Merck & Co., which is developing a diet drug that works by blocking the CB-1 receptor like Sanofi's diet pill rimonabant (Acomplia / Zimulti), announced on Dec. 12th it hopes to file for U.S. Food and Drug Administration approval of the weight loss drug in 2008.
If the FDA approval process for Merck's MK-0364 takes the usual six months, Acomplia -- which has been stalled at the FDA for more than a year with no early action in sight -- may wind up with not much more than a one-year head-start on other diet pills that block CB-1 receptors.
Pfizer, like Merck, has a CB-1 receptor antagonist in Phase III trials but has not yet announced when it expects to file for FDA approval. Bristol-Myers Squibb and its partner, Solvay Pharmaceuticals, also have a CB-1-antagonist under development but are thought to be a bit further behind.
Merck said Tuesday that its diet drug is a "highly selective cannabinoid-1 (CB-1) receptor inverse agonist that has shown to be efficacious in weight loss versus placebo in early clinical studies."

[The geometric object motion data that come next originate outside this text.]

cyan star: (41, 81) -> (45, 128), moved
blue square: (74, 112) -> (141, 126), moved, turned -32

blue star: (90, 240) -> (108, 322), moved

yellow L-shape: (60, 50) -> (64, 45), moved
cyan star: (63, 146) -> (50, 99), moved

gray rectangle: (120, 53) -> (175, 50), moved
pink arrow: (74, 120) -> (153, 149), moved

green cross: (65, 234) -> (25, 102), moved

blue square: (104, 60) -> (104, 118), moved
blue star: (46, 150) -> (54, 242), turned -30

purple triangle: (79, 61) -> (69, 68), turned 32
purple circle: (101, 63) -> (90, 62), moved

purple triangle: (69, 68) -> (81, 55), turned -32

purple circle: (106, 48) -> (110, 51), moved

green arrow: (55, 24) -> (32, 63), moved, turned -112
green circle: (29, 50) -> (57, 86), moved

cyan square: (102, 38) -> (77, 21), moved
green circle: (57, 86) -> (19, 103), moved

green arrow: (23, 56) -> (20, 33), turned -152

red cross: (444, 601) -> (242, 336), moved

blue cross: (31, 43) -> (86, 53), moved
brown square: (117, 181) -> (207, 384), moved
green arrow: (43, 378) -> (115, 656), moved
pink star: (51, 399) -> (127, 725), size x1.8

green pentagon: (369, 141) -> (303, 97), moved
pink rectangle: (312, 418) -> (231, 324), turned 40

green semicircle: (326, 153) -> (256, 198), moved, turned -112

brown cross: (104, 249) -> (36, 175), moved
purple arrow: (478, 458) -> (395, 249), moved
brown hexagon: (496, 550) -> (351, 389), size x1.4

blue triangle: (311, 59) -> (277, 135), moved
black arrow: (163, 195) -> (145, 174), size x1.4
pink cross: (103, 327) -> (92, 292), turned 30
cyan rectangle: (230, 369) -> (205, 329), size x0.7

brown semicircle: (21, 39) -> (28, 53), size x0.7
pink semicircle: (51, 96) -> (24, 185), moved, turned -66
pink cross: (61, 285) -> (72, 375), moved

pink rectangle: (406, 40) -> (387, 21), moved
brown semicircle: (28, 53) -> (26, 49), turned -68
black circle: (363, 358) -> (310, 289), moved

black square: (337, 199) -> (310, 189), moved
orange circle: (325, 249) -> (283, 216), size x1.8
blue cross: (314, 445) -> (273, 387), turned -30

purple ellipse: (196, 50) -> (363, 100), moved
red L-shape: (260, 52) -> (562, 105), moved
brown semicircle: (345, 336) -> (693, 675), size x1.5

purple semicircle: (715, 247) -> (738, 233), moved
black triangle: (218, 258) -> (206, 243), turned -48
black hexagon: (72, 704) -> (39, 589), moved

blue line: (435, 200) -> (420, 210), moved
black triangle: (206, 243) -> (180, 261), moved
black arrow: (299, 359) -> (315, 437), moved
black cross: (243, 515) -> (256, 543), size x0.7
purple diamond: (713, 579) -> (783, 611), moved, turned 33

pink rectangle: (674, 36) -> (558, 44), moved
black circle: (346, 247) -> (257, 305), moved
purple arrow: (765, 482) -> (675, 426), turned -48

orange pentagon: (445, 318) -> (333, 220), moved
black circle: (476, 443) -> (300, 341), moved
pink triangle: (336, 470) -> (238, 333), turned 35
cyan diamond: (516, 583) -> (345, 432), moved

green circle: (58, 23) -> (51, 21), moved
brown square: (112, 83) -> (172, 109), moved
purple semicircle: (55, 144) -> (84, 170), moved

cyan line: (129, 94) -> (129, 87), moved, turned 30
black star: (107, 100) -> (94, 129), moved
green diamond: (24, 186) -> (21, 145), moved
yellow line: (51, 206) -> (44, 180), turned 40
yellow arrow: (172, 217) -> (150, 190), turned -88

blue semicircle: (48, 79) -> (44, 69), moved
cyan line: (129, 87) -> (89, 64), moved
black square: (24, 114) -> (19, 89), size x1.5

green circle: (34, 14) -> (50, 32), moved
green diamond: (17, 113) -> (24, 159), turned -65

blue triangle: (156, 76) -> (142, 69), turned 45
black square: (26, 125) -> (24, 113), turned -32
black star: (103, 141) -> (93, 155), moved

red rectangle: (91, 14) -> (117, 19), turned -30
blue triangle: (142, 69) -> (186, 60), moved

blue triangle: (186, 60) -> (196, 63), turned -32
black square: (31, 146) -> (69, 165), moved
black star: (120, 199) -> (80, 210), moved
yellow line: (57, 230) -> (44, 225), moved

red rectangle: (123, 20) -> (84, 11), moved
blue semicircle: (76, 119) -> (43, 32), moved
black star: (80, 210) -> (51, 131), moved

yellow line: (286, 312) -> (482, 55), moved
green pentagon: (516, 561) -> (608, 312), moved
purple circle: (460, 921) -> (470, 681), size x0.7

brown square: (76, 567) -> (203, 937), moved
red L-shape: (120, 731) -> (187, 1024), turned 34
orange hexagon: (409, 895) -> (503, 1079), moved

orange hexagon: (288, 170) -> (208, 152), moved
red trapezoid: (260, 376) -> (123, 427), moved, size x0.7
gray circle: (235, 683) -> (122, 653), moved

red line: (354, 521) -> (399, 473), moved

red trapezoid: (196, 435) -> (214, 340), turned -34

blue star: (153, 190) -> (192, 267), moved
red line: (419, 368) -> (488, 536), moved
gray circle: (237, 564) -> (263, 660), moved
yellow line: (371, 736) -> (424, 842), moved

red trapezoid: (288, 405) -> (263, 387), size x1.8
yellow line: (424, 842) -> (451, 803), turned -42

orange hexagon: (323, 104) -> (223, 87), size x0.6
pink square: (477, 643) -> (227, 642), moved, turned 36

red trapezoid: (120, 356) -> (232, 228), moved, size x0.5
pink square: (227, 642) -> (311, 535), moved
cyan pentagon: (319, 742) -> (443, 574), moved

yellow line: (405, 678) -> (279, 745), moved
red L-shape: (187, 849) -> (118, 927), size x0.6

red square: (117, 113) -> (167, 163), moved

The president of Merck's research arm, Peter Kim, provided the new information about MK-0364 to investors and analysts at the Merck Annual Business Briefing.
While Merck seems to be focusing on a 2 mg dose of MK-0364 in its Phase III trial -- a far smaller dosage than the 20 mg rimonabant pills Sanofi is already selling in Europe -- Kim conceded that MK-0364 like Acomplia had been associated in trials with some adverse psychiatric experiences.
But Kim said Merck's drug had been found safe and generally well tolerated in the company's extensive Phase II studies, in which it has been testing 2 mg, 4 mg and 6 mg dosages of the diet drug against a placebo with more than 5,600 participants.
It now has launched a Phase IIb/III trial involving about 1,000 participants -- 400 of whom are getting the 2 mg dose, with 200 getting a 1 mg dose, 200 getting a .5 mg dose, and 200 getting a placebo -- suggesting it has concluded that lower may be better.